Varank, büyük ve güçlü Türkiye’nin yolunun ekonomik ve teknolojik bağımsızlıktan geçtiğine işaret etti. Hayata geçirdikleri Teknoloji Odaklı Sanayi Hamlesi Programı ile ithal edilen 919 kritik ürünün Türkiye’de üretileceğini belirten Varank, bu programla hedefin 50 milyar dolarlık ithalatın önüne geçmek olduğunu vurguladı. Varank, Türkiye’nin uluslararası alanda öncü olabilecek iş modelleri, ürünler ve hizmetler çıkarabilmesinin, güçlü bir girişimcilik ekosistemine sahip olmasına bağlı olduğunu, son 15 yıldaki yatırımlarla ülkenin girişimci dostu bir ekosisteme sahip olmasını sağladıklarını belirtti.

Bu yatırımlarda Ar-Ge ve inovasyonun öncelikli paya sahip olduğuna işaret eden Varank, startupların finansmana erişimlerini kolaylaştırmak için hayata geçirdikleri fonlara değindi.

Beşeri sermaye en önemli bileşen
İnşallah şu anda 5 olan ülkemizden çıkan unicorn sayısı 2023 sonu itibarıyla 10’a ulaşacak. Bunu başarabilecek ekosisteme sahibiz” değerlendirmesinde bulundu. Beşeri sermayenin sanayi ve teknolojinin gelişiminde en önemli rolü oynayan bileşen olduğuna dikkati çeken Varank, bu kapsamdaki TEKNOFEST, DENEYAP Teknoloji Atölyeleri, 42 Okulları, Gözlem Şenlikleri gibi faaliyetlerden söz etti. Varank, altyapının gelişimine yönelik de Türkiye’nin son 20 yılda yaptığı atılımlara değinerek, “Milli Teknoloji Hamlesi bu ülkenin hem geleceği hem refahı hem de bağımsızlığıdır. Ülkemiz tüm kadrolarıyla bu hamlenin gerçekleşmesi yolunda adanmışlıkla çalışmak zorundadır” ifadelerini kullandı.

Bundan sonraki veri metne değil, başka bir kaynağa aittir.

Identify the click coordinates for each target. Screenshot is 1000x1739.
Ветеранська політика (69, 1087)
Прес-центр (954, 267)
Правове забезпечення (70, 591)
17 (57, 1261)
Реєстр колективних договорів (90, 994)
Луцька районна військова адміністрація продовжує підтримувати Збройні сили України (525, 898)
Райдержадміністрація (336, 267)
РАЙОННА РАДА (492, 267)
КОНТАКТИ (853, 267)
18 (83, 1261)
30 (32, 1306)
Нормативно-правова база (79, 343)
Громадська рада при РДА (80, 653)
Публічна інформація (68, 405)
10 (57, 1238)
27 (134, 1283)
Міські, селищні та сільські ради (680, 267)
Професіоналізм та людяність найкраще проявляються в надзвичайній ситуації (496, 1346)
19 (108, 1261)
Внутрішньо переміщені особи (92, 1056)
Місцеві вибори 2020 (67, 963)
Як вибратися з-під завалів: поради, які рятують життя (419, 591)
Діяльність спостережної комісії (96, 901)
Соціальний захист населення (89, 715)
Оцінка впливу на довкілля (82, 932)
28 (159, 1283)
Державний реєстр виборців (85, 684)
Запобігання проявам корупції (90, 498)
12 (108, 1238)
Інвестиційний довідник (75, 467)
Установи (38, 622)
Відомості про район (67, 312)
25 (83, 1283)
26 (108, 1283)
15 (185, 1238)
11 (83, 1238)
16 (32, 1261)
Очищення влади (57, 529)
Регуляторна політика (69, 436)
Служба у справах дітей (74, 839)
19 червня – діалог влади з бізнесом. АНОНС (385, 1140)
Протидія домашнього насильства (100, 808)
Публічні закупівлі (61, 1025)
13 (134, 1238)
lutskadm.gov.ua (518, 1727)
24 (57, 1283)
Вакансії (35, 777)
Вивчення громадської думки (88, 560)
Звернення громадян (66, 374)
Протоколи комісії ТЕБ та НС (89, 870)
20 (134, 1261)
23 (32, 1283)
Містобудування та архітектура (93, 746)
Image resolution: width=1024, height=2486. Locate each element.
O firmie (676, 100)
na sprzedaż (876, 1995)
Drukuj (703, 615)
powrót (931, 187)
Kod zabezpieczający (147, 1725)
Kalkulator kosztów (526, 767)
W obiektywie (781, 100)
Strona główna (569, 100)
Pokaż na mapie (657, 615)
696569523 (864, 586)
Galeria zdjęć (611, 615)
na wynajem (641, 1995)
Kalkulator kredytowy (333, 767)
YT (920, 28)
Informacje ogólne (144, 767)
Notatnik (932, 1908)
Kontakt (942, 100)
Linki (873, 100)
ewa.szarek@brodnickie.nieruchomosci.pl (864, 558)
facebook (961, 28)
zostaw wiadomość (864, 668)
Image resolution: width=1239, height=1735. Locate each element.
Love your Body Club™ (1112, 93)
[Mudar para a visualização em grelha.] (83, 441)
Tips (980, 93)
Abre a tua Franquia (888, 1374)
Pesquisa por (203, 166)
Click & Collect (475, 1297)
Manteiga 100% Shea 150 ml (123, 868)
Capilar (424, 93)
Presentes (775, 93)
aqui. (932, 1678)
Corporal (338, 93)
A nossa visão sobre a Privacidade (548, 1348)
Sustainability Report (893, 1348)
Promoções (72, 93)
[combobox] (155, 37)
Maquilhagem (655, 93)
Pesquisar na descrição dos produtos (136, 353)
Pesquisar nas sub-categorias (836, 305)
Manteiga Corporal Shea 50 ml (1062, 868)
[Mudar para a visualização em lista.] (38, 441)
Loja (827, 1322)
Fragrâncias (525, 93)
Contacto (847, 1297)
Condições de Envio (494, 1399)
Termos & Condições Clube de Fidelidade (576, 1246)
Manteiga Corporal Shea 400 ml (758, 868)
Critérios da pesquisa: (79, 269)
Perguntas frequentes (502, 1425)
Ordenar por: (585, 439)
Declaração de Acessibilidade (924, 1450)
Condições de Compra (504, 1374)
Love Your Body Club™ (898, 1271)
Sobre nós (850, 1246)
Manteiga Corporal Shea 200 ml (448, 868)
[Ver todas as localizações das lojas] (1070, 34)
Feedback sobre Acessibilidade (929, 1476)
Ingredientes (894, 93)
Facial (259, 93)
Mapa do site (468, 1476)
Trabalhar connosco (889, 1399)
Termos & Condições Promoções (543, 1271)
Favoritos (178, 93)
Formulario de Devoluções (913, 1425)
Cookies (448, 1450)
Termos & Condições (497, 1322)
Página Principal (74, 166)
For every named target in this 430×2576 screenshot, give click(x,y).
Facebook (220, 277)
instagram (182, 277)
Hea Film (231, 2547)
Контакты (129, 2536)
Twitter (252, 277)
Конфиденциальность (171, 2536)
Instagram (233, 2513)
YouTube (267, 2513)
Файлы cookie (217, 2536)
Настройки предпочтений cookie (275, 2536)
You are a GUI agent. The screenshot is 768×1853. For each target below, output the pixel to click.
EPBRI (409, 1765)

Geçen yıl kamuoyuyla paylaşılan Milli Uzay Programı’nda belirlenen iddialı ancak kritik hedeflere işaret eden Varank, şunları kaydetti: “2030’a kadar 10 hedefin 10’unu da gerçekleştirme konusunda kararlıyız. İlk aşamada uzaya bir Türk insanının gönderilmesiyle Ay Araştırma Programı Projesi’nin Ay’a sert iniş safhasının gerçekleşmesi, ülkemiz için uzay alanında bir kırılma noktası olacaktır.

Ay görevinde yerli olarak geliştirilen hibrit roket motorumuzu kullanarak, bu ekipmana uzay tarihçesi kazandırmayı, böylece uzayda rekabetçi bir ürüne sahip olmayı istiyoruz. Hibrit roket motorumuzun geliştirilmesi süreçlerinde testler başarıyla devam ediyor. Ay misyonunda kullanılacak aracın tasarım ve görev planlama süreçleri de başladı. Bu yıl uzay aracında kullanılacak yerli itki sisteminin tasarımı tamamlanarak entegrasyon süreci başlatılacak.”